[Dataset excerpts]
+++
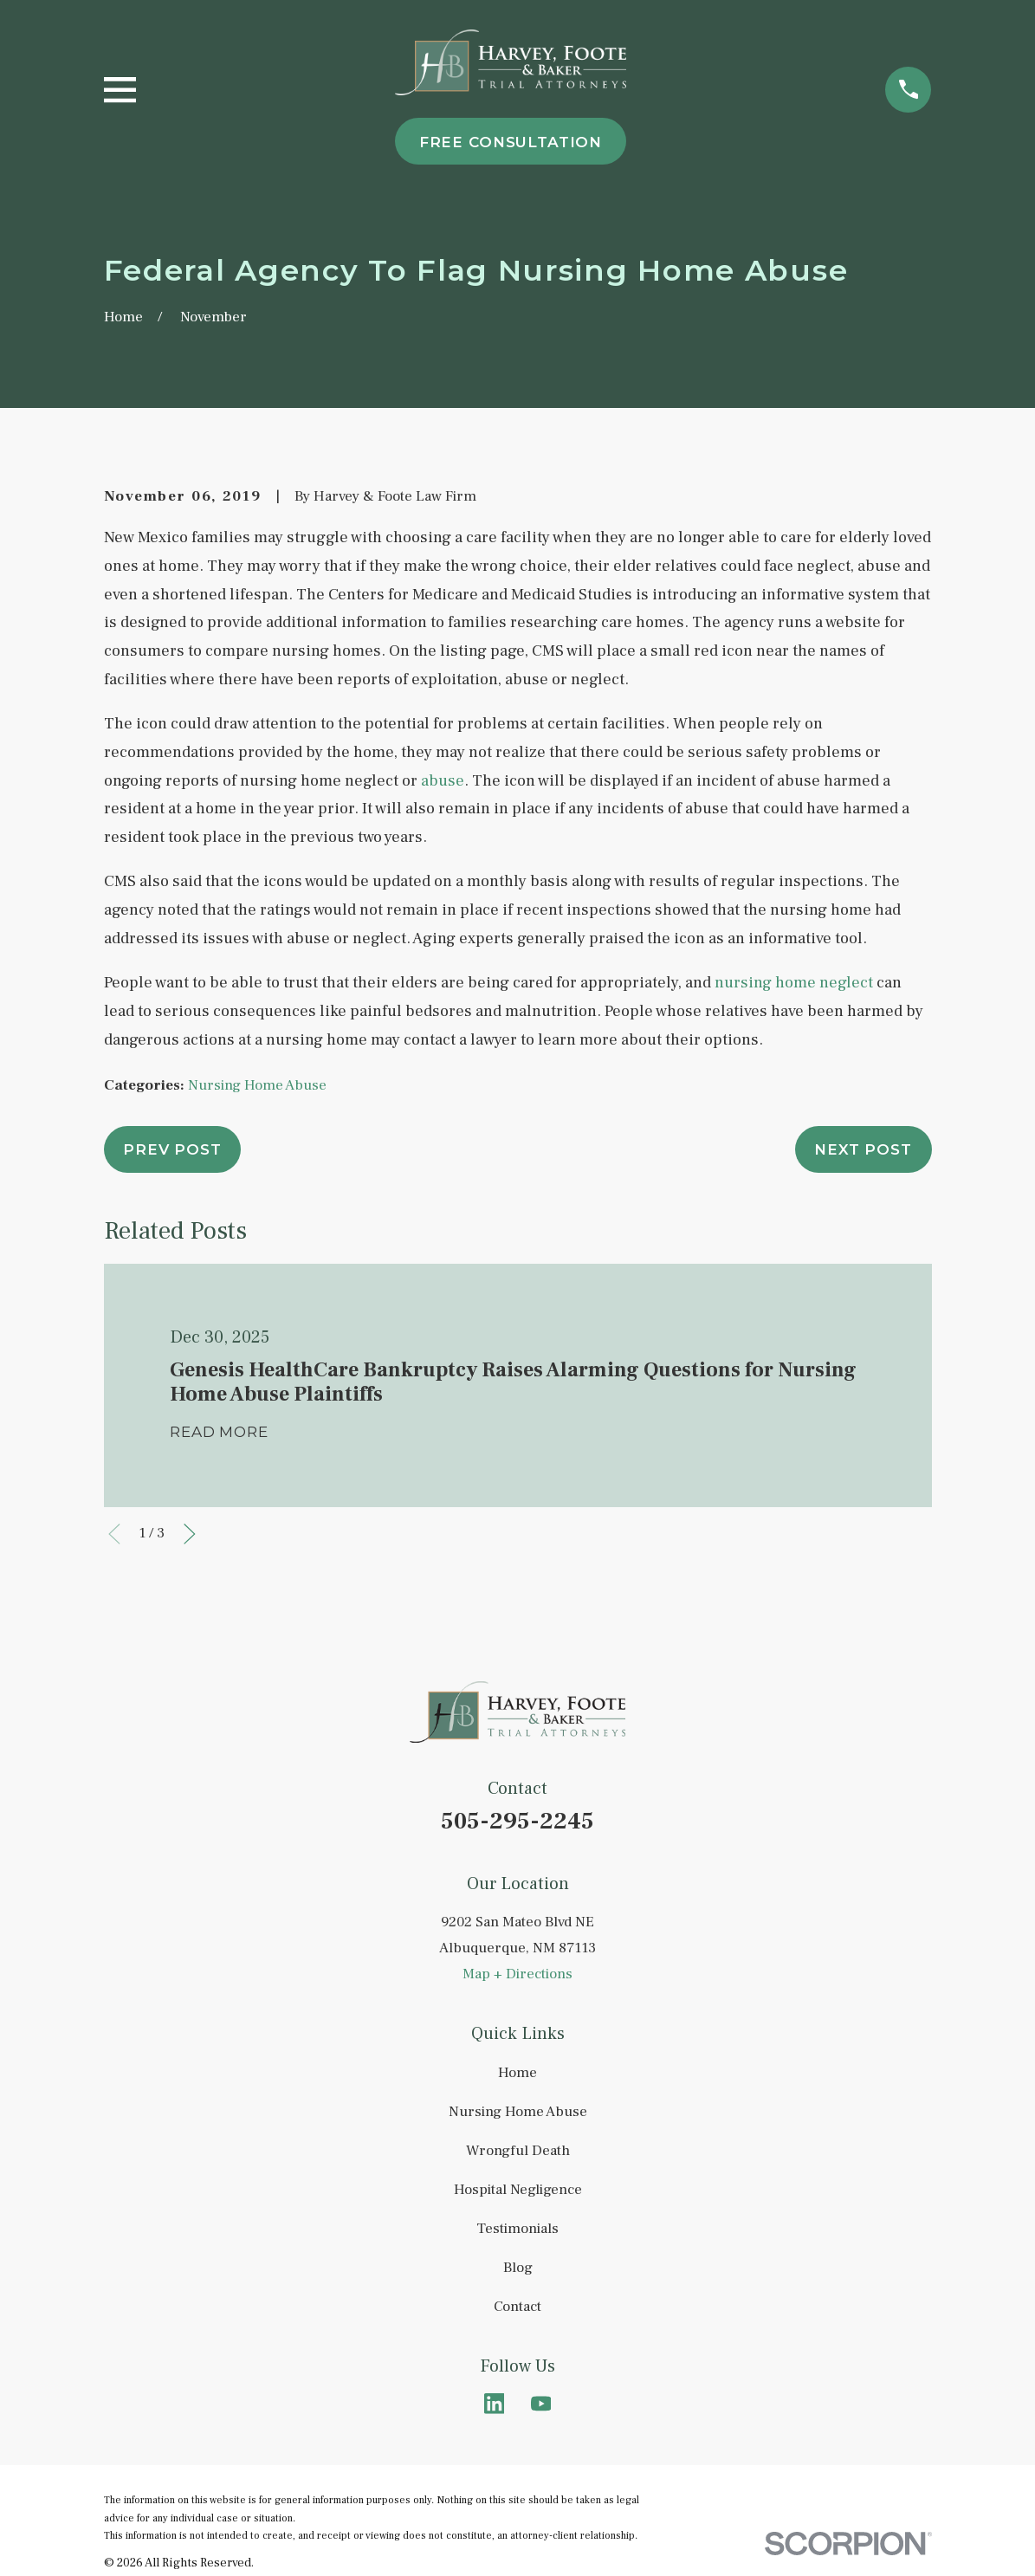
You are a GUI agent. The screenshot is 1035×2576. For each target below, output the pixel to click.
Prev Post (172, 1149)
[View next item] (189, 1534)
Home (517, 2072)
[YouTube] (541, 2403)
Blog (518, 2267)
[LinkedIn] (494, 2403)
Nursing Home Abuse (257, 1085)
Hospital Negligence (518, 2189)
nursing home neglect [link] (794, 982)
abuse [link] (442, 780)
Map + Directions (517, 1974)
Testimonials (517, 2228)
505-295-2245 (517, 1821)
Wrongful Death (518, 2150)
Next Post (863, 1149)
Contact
+++
**Task statement**
Return only this span, exactly: the line that contains "Map + Directions (517, 1974)" and all lines after it to the end of the records.

**Answer below**
Map + Directions (517, 1974)
Testimonials (517, 2228)
505-295-2245 (517, 1821)
Wrongful Death (518, 2150)
Next Post (863, 1149)
Contact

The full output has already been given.